◆ Activity
Could you repeat every entry below word for word, leaving out the pictures?

Saved entries
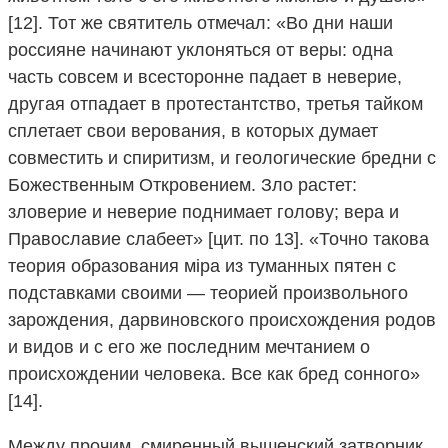
[12]. Тот же святитель отмечал: «Во дни наши
россияне начинают уклоняться от веры: одна
часть совсем и всесторонне падает в неверие,
другая отпадает в протестантство, третья тайком
сплетает свои верования, в которых думает
совместить и спиритизм, и геологические бредни с
Божественным Откровением. Зло растет:
зловерие и неверие поднимает голову; вера и
Православие слабеет» [цит. по 13]. «Точно такова
теория образования мiрa из туманных пятен с
подставками своими — теорией произвольного
зарождения, дарвиновского происхождения родов
и видов и с его же последним мечтанием о
происхождении человека. Все как бред сонного»
[14].
Между прочим, смиренный вышенский затворник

◆ Expected answer
[12]. Тот же святитель отмечал: «Во дни наши
россияне начинают уклоняться от веры: одна
часть совсем и всесторонне падает в неверие,
другая отпадает в протестантство, третья тайком
сплетает свои верования, в которых думает
совместить и спиритизм, и геологические бредни с
Божественным Откровением. Зло растет:
зловерие и неверие поднимает голову; вера и
Православие слабеет» [цит. по 13]. «Точно такова
теория образования мiрa из туманных пятен с
подставками своими — теорией произвольного
зарождения, дарвиновского происхождения родов
и видов и с его же последним мечтанием о
происхождении человека. Все как бред сонного»
[14].
Между прочим, смиренный вышенский затворник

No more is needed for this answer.